To Tax or Not to Tax? The Online Sales Debate

Supporters of the bill say that the legislation would have no effect on federal revenues and would simply allow for the collection of sales taxes. The National Governors Associations (NGA) said that states need the $23 billion in lost revenue and the National Retail Federation says the proposal would simply roll back the unfair advantage online stores have on brick-and-mortar retailers.

“[The Marketplace Fairness Act] rectifies the discrimination against brick-and-mortar retail outlets of all sizes. Internet sellers now receive a subsidy of 8%-10% because they don't collect sales tax on retail sales outside their states, a subsidy that harms other sellers,” said NGA’s Executive Director Dan Crippen. “Yet Internet sellers get the benefits of the world's third-largest consumer base, not to mention state roads for delivery of their products, plus the protection of the state court systems to enforce business contracts.”

Lawmakers from states without a sales tax condemned the measure, saying it would burden retailers that are not currently required to charge sale taxes to customers.

Sen. Max Baucus (D-Mont), whose state does not collect sales taxes, said the bill would hurt businesses in Montana and other small businesses in America because it forces small businesses “to play tax collector for other states.”

The anti-tax-hike group Americans for Tax Reform (ATR) echoed the senator’s remarks, saying the bill would force businesses to collect taxes for all states.
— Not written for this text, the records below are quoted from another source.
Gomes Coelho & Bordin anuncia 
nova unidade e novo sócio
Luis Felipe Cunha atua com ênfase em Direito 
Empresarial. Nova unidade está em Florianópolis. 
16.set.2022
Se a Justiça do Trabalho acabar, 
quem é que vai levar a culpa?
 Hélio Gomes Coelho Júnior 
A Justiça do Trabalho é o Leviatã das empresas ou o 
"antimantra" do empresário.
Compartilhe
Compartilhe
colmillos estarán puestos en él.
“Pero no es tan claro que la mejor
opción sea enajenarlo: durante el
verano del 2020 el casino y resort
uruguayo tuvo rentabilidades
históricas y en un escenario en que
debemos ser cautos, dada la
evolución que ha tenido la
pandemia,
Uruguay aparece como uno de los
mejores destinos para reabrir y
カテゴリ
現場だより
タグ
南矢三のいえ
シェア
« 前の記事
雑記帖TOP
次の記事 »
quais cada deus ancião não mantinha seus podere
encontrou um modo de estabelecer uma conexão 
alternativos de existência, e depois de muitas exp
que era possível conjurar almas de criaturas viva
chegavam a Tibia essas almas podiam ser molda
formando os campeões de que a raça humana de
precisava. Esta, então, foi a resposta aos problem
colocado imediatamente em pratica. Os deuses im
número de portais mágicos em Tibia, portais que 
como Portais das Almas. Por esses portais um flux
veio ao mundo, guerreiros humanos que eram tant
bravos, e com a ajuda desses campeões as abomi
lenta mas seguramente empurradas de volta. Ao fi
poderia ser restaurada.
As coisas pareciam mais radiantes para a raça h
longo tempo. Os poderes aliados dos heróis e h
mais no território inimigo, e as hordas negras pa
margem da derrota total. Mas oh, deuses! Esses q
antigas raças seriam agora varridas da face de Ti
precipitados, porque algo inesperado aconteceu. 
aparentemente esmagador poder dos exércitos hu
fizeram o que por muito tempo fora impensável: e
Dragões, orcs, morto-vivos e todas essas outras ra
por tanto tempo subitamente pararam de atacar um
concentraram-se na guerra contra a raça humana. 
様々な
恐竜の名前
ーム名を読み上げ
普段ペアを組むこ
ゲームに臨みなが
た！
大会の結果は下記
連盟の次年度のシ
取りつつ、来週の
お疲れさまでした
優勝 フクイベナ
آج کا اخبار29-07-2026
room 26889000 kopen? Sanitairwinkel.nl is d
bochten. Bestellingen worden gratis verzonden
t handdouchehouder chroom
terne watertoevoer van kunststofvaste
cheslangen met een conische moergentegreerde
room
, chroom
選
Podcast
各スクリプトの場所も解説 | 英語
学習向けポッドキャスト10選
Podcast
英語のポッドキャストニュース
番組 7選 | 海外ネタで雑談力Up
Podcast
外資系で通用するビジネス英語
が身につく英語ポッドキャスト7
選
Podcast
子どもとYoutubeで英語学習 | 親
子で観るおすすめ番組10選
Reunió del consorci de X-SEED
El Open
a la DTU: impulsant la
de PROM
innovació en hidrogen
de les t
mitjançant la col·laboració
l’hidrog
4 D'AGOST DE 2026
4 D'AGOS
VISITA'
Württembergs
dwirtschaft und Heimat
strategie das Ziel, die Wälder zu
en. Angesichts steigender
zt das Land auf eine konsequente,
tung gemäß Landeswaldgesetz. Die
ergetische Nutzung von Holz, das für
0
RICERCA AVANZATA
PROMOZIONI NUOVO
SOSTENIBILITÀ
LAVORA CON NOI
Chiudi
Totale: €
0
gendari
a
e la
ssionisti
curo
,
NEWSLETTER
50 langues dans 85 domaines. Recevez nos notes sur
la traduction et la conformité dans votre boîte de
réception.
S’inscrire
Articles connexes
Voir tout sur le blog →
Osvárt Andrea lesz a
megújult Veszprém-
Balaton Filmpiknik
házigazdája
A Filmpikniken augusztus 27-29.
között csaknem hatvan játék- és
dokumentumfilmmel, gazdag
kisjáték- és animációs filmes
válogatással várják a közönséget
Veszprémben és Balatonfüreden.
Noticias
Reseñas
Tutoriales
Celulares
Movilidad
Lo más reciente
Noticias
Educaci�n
“The legislation hands a small cartel of state tax administrators the ability to reach across state borders and export the burden of tax collection onto out-of-state businesses,” said ATR’s president Grover Norquist.

ATR maintains an anti-tax pledge that nearly every Republican in Washington has signed and suggested that the legislation can only be viewed as tax increase because “it grants states new tax collection authority without removing equivalent taxing authority elsewhere.” The group has yet to explicitly say that lawmakers would violate the pledge by voting for the bill.

The NGA fired back at ATR’s remarks about the bill, accusing the organization of trying to undermine legislation that “levels the playing field between Main Street and e-street.”

“The Marketplace Fairness Act is common-sense legislation that is simply about the collection of sales and use taxes already owed. The Americans for Tax Reform may not like this legislation, but they are not entitled to their own facts,” said the NGA in a statement.

The group also argues that the online sales tax bill does not violate the tax pledge because candidates for Senate office pledge to “one, oppose any and all efforts to increase the marginal income tax...and two, oppose any net reduction or elimination of deductions or credits.”

“Marketplace Fairness does neither. It is not a new tax or a tax increase. It clearly does not violate the pledge. In fact, the Americans for Tax Reform themselves admitted to leadership of the [NGA] that this was not a violation. To say anything else is disingenuous,” said the group in a statement.

House Republicans are by no means united in opposition to the bill. The House version of the bill already has roughly two dozen GOP sponsors.

“I’m a co-signer of the [Norquist] pledge. I’m a co-signer of the legislation. We have to collect the taxes that are due,” said Rep. Austin Scott (R-Ga.).